One very interesting thing I may have mentioned already, the sous vide technique is very time forgiving. I can't remember now when I put in tonight's rib eye... Was it 5:30 or 6:30??? I'm pretty sure it wasn't 7:30 because that's less than an hour ago, and 1" steaks cook for 1-4 hours. You can pull them out at 1 hour and serve them, or you can just let them fly in a holding pattern like LAX or JFK on a Friday night, or at least that's what the video says. So it was an hour or more ago, I forgot, I been busy uploading pics and posting. Probably went in at 6:30 and probably serve at 8:30.

So I'm pretty sure my steak will be just fine even if it's 9:30 p.m. (4 hours after the earliest I may have started it). It's just past 8 local and I'll probably serve in the next 30 minutes or so. Munchies: done. Salad: done. Guests: none. Wine: middling, Trader Joe's "Two and a half buck Chuck." Moving: 3-1/2 weeks into it I'm just beginning to realize the magnitude of the problem!

I'm having a great time!!!


----------



## powerplantop (Jun 29, 2013)

Greg Who Cooks said:


> PPT the pork tenderloin didn't appeal to me. I have never cooked pork tenderloin before so maybe it's just me...
> 
> So here's the promised pics of my first SV rib eye steak:
> 
> ...



Thanks for the info! 

Your steak does look good. 

*Today I did see a video of a chef cooking lamb in the crovac package it came in.  *

Today I played with two things. 

Steak and asparagus.
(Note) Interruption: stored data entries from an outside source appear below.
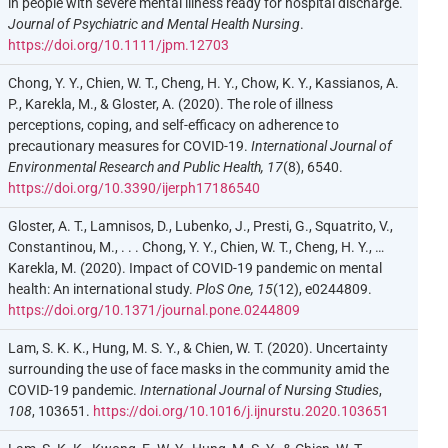
in people with severe mental illness ready for hospital discharge.
Journal of Psychiatric and Mental Health Nursing
.
https://doi.org/10.1111/jpm.12703
Chong, Y. Y., Chien, W. T., Cheng, H. Y., Chow, K. Y., Kassianos, A.
P., Karekla, M., & Gloster, A. (2020). The role of illness
perceptions, coping, and self-efficacy on adherence to
precautionary measures for COVID-19.
International Journal of
Environmental Research and Public Health, 17
(8), 6540.
https://doi.org/10.3390/ijerph17186540
Gloster, A. T., Lamnisos, D., Lubenko, J., Presti, G., Squatrito, V.,
Constantinou, M., . . . Chong, Y. Y., Chien, W. T., Cheng, H. Y., …
Karekla, M. (2020). Impact of COVID-19 pandemic on mental
health: An international study.
PloS One, 15
(12), e0244809.
https://doi.org/10.1371/journal.pone.0244809
Lam, S. K. K., Hung, M. S. Y., & Chien, W. T. (2020). Uncertainty
surrounding the use of face masks in the community amid the
COVID-19 pandemic.
International Journal of Nursing Studies
,
108
, 103651.
https://doi.org/10.1016/j.ijnurstu.2020.103651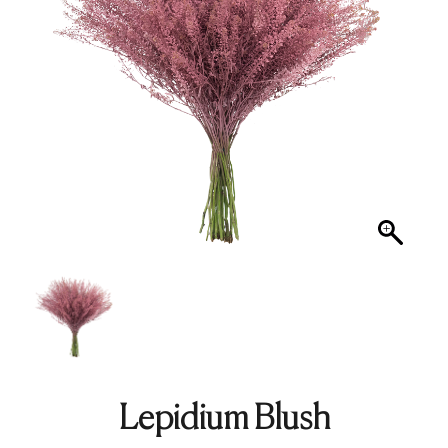
Lepidium Blush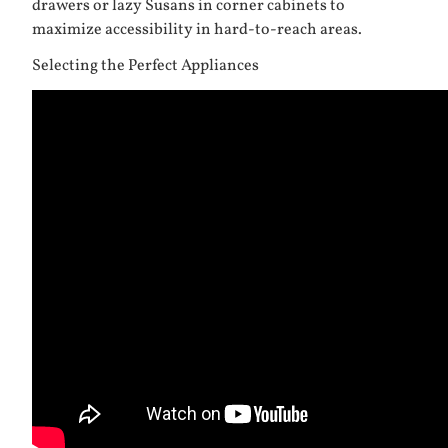
drawers or lazy Susans in corner cabinets to
maximize accessibility in hard-to-reach areas.
Selecting the Perfect Appliances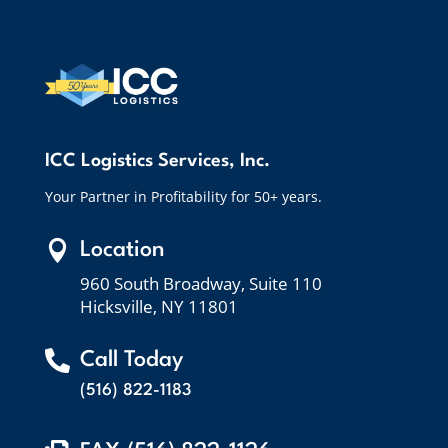
ICC Logistics Services, Inc.
Your Partner in Profitability for 50+ years.

Location
960 South Broadway, Suite 110
Hicksville, NY 11801

Call Today
(516) 822-1183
This I was very happy with this. Cooked the asparagus at 185 for 4 minutes then quickly dropped the temp and held it while cooking the steak at 133 for 1 hour. 




Steak and Asparagus cooked Sous Vide by powerplantop, on Flickr

I stuffed some chicken breast with cheese and tomato with some extra tomatoes on the outside of the breast. It was good but not supper tender like the breast I cooked a few days ago. This was cooked at 146 F for one hour. Not sure if it was the acid in the tomato of the higher temp.
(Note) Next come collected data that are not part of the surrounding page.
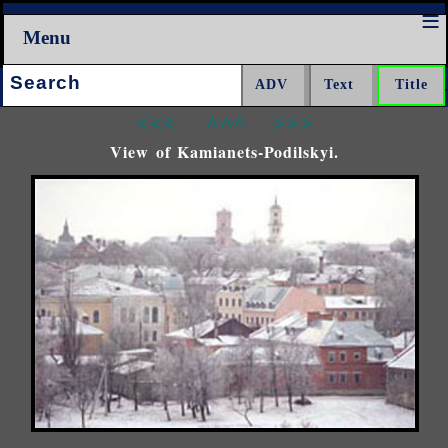
Menu
Search:
<<<
^^^
>>>
View of Kamianets-Podilskyi.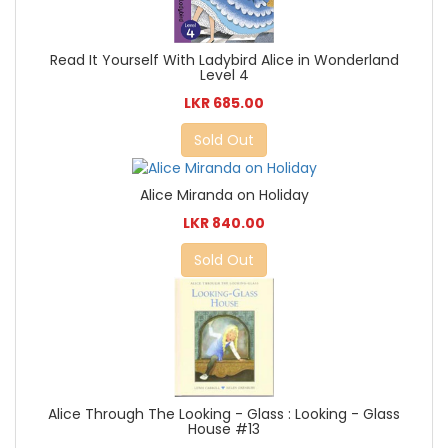
Read It Yourself With Ladybird Alice in Wonderland
Level 4
LKR 685.00
Sold Out
Alice Miranda on Holiday
LKR 840.00
Sold Out
Alice Through The Looking - Glass : Looking - Glass
House #13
DSC_0270 by powerplantop, on Flickr


----------



## Greg Who Cooks (Jun 29, 2013)

powerplantop said:


> TSteak and asparagus. This I was very happy with this. Cooked the asparagus at 185 for 4 minutes then quickly dropped the temp and held it while cooking the steak at 133 for 1 hour.
> 
> 
> 
> ...



OMG!!!  That was a good idea, doing the asparagus at 185F then dropping the temp for the steak. I sometimes eat raw asparagus (snacking while I'm cooking) so I know that asparagus really doesn't need much cooking (more so for the root end, but the tips taste great raw with a dip).
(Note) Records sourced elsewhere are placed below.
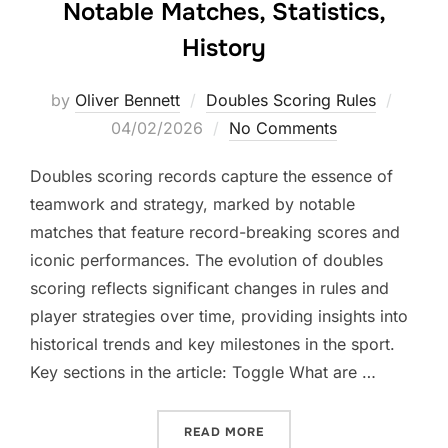
Notable Matches, Statistics,
History
Posted
by
Oliver Bennett
Doubles Scoring Rules
on
04/02/2026
No Comments
Doubles scoring records capture the essence of
teamwork and strategy, marked by notable
matches that feature record-breaking scores and
iconic performances. The evolution of doubles
scoring reflects significant changes in rules and
player strategies over time, providing insights into
historical trends and key milestones in the sport.
Key sections in the article: Toggle What are …
“DOUBLES SCORING RECOR
READ MORE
I'm boiling my carrots a bit before a quick saute then planning on pulling the steak out of the SV, sear it in a cast iron grilling pan then serve.

Testing my technique before GF comes over tomorrow, don't want to have a technique failure while entertaining. The veggies seem done now, after a boil, using a combination of SV on the steak and vacuum seal and boil on the vegetables. I have a feeling of being really on the trend line using these (until recently) unusual cooking techniques. The vac bags have been around for perhaps a couple decades as a retail package but the SV has only recently entered the amateur chef home cooking area.

I am enthusiastic about cooking my tri-tip roast. I haven't even researched the cooking instructions for roasts yet. Perhaps this is one of those SV recipes I imagined takes overnight or early morning start?

Two years ago I knew I wanted SV and that I would like it, but in retrospect I knew little about the technique. I'm glad it worked out well for me. This appliance may become one of my most valuable cooking devices!


----------



## StuartCooks (Sep 23, 2016)

All of this looks really good!

If you brown your steak and season it first then vacuum seal you will be exposing the meat to the flavors (including the maillard) for much longer. The vacuum will help pull those flavors deep into the meat and it will be AWESOME. Really intensely flavorful. 

If you are worried about the cost of vacuum sealer bags join the vacuum sealer bags discount club here. I stock up every time I get a notification of a sale.


----------



## Greg Who Cooks (Feb 25, 2017)

I noticed this had jumped up a bit in my subscribed topics, thought I'd update it.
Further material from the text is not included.